While Carlton believes that Apple won't survive and needs to be purchased to have any relevance, I think our faith is about to be rewarded. The prodigal father has returned to the company he founded, and is fixing many of the problems we Mac addicts have been moaning about for years.
For the first time since John Sculley left the company, Mac users have a reason to feel good about being an Apple owner. The new "Think Different" campaign rewards us as geniuses, rebels, troublemakers, misfits - special. While Carlton derided Sculley for being absent so much with press tours, his appearances everywhere - including Clinton's inauguration - made me proud to be a Mac user. And I am happy now because I do like to think of myself as somebody who thinks different.
For years, people have wondered why Apple allowed salespeople at computer superstores to badmouth Macintoshes to their customers. Now perennial Mac basher CompUSA will be creating Apple "stores within a store," and staffing them with Apple-trained salespeople. This concept has been batted around for years. Some may say too little, too late. But I say better late than never.
Steve Jobs knows how to say no - and when to say yes. The company has to focus, and he cut many projects that Sculley, Spindler, and Amelio couldn't bear to part with. None of those three seemed able to say no, or get the company moving towards a common goal. But he's not throwing the baby out with the bathwater. Jobs can recognize winning technology when he sees it. AppleScript, long a favorite of both your online editor and myself, is an amazing technology that Apple ignored for years. It allows a Mac user to integrate programs in ways developers never imagined. And we Mac addicts do that because we are geniuses, misfits, and troublemakers. We don't need a corporate IS department to write a custom solution. We can do that ourselves with AppleScript.
Jobs also supports games, and even went as far as saying "we love games" in a recent press release announcing a "buy two, get one free" deal from Mac entertainment vendors. For some reason, Apple didn't know why it lost the consumer market. Duh, it needed more games. This year there are more high quality games than ever before, and Jobs, along with top level executives, are actually mentioning them. Say it with me: games, games, games. That wasn't so hard, now was it?
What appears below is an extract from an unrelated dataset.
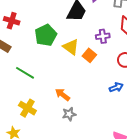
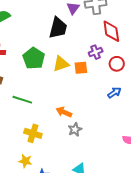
purple cross: (103, 36) -> (96, 52), moved
yellow triangle: (71, 47) -> (61, 64), turned -42
orange square: (89, 55) -> (81, 68), turned -32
This whole piece was written on another Apple success that Carlton neglected to mention: the eMate. In his eyes, the Newton division should have been put out of its misery years ago. But then we wouldn't have this little emerald gem that's selling like hotcakes. The eMate is the first Apple product I've used that has the same out-of-the-box experience as my first Mac, the SE. As with the SE, working on an eMate is a new computer experience. You have to be trained to a new way of working - with a pen, instead of a mouse. And the eMate has just about the same capabilities as that old SE: the screen is black and white, it functions wonderfully as a word processor. Unlike the SE, it's mobile, rugged, green, cute, and can do Internet stuff. Now if only it had a built-in cellphone/pager :-)
Next Monday, Steve Jobs will announce new products and a new way of doing business. Do we know what's going to happen? No. Steve Jobs has zipped the lips of everybody involved, and that's a good thing. What Apple needs right now is magic, and rumors kill mystique. If a rumor tells you what's going to happen, you become jaded. If the company doesn't do what the rumor said it was going to do, you wonder why. Next Monday, we'll know exactly what Apple's doing and we'll again be enchanted by Steve Jobs.
Me, I'm looking forward to buying my third Mac at Christmas this year.